Composite Materials and Engineering Center, Washington State University, Pullman, WA 99163, USA.
Composite Materials and Engineering Center, Washington State University, Pullman, WA 99163, USA.
Waste Manag. 2018 Jun;76:708-714. doi: 10.1016/j.wasman.2018.02.050. Epub 2018 Mar 2.

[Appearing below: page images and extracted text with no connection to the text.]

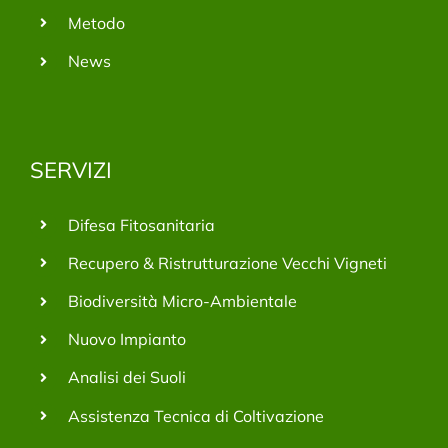
Metodo
News
SERVIZI
Difesa Fitosanitaria
Recupero & Ristrutturazione Vecchi Vigneti
Biodiversità Micro-Ambientale
Nuovo Impianto
Analisi dei Suoli
Assistenza Tecnica di Coltivazione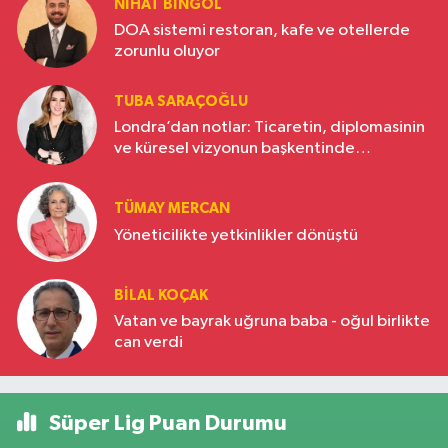
NIHAT BINGÖL
DOA sistemi restoran, kafe ve otellerde
zorunlu oluyor
TUBA SARAÇOĞLU
Londra’dan notlar: Ticaretin, diplomasinin
ve küresel vizyonun başkentinde
Türkiye’nin yükselen gücü
TÜMAY MERCAN
Yöneticilikte yetkinlikler dönüştü
BILAL KOÇAK
Vatan ve bayrak uğruna baba - oğul birlikte
can verdi
Süper Lig Puan Durumu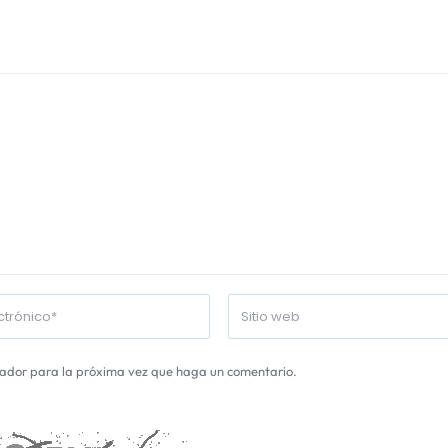
gador para la próxima vez que haga un comentario.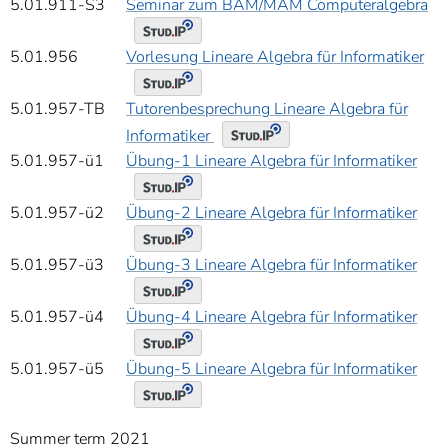
5.01.911-S3
Seminar zum BAM/MAM Computeralgebra
5.01.956
Vorlesung Lineare Algebra für Informatiker
5.01.957-TB
Tutorenbesprechung Lineare Algebra für
Informatiker
5.01.957-ü1
Übung-1 Lineare Algebra für Informatiker
5.01.957-ü2
Übung-2 Lineare Algebra für Informatiker
5.01.957-ü3
Übung-3 Lineare Algebra für Informatiker
5.01.957-ü4
Übung-4 Lineare Algebra für Informatiker
5.01.957-ü5
Übung-5 Lineare Algebra für Informatiker
Summer term 2021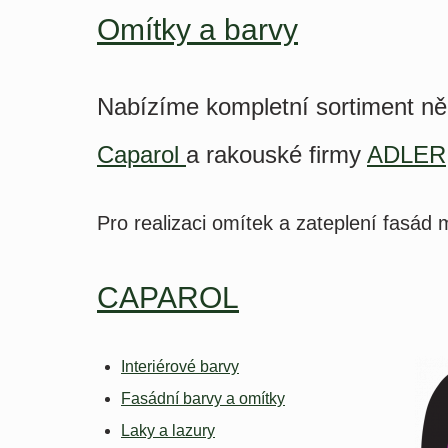
Omítky a barvy
Nabízíme kompletní sortiment n
Caparol
a rakouské firmy
ADLER
Pro realizaci omítek a zateplení fasá
CAPAROL
Interiérové barvy
Fasádní barvy a omítky
Laky a lazury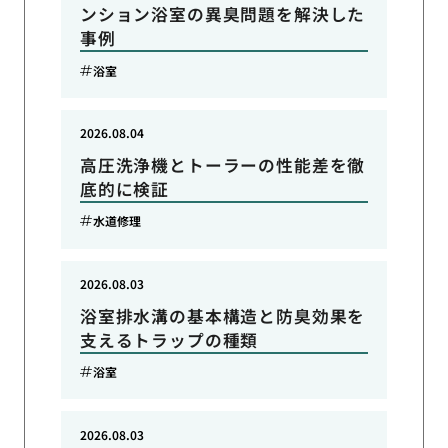
ンション浴室の異臭問題を解決した
事例
浴室
2026.08.04
高圧洗浄機とトーラーの性能差を徹
底的に検証
水道修理
2026.08.03
浴室排水溝の基本構造と防臭効果を
支えるトラップの種類
浴室
2026.08.03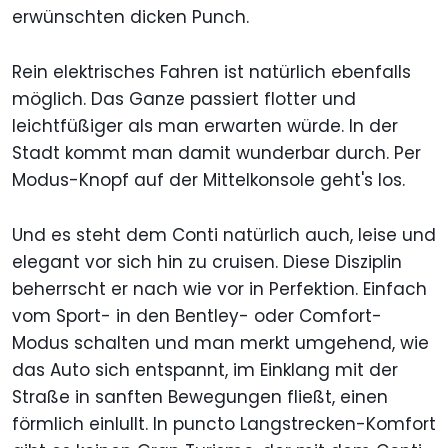
erwünschten dicken Punch.
Rein elektrisches Fahren ist natürlich ebenfalls
möglich. Das Ganze passiert flotter und
leichtfüßiger als man erwarten würde. In der
Stadt kommt man damit wunderbar durch. Per
Modus-Knopf auf der Mittelkonsole geht's los.
Und es steht dem Conti natürlich auch, leise und
elegant vor sich hin zu cruisen. Diese Disziplin
beherrscht er nach wie vor in Perfektion. Einfach
vom Sport- in den Bentley- oder Comfort-
Modus schalten und man merkt umgehend, wie
das Auto sich entspannt, im Einklang mit der
Straße in sanften Bewegungen fließt, einen
förmlich einlullt. In puncto Langstrecken-Komfort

With an increase in renewable wind energy via turbines, an underlying problem of the turbine blade disposal is looming in many areas of the world. These wind turbine blades are predominately a mixture of glass fiber composites (GFCs) and wood and currently have not found an economically viable recycling pathway. This work investigates a series of second generation composites fabricated using recycled wind turbine material and a polyurethane adhesive. The recycled material was first comminuted via a hammer-mill through a range of varying screen sizes, resinated and compressed to a final thickness. The refined particle size, moisture content and resin content were assessed for their influence on the properties of recycled composites. Static bending, internal bond and water sorption properties were obtained for all composites panels. Overall improvement of mechanical properties correlated with increase in resin content, moisture content, and particle size. The current investigation demonstrates that it is feasible and promising to recycle the wind turbine blade to fabricate value-added high-performance composite.
随着通过涡轮机增加可再生风能,世界上许多地区都出现了涡轮机叶片处置的潜在问题。这些风力涡轮机叶片主要是玻璃纤维复合材料 (GFC) 和木材的混合物,目前还没有找到经济可行的回收途径。这项工作研究了一系列使用回收风力涡轮机材料和聚氨酯粘合剂制造的第二代复合材料。回收材料首先通过锤磨机粉碎,通过一系列不同的筛网尺寸进行粉碎,然后进行树脂浸渍和压缩,最终达到最终厚度。评估了细化的粒径、水分含量和树脂含量对回收复合材料性能的影响。对所有复合材料板进行了静态弯曲、内结合和吸水性测试。机械性能的整体提高与树脂含量、水分含量和粒径的增加相关。目前的研究表明,从经济角度来看,回收风力涡轮机叶片制造高附加值高性能复合材料是可行和有前途的。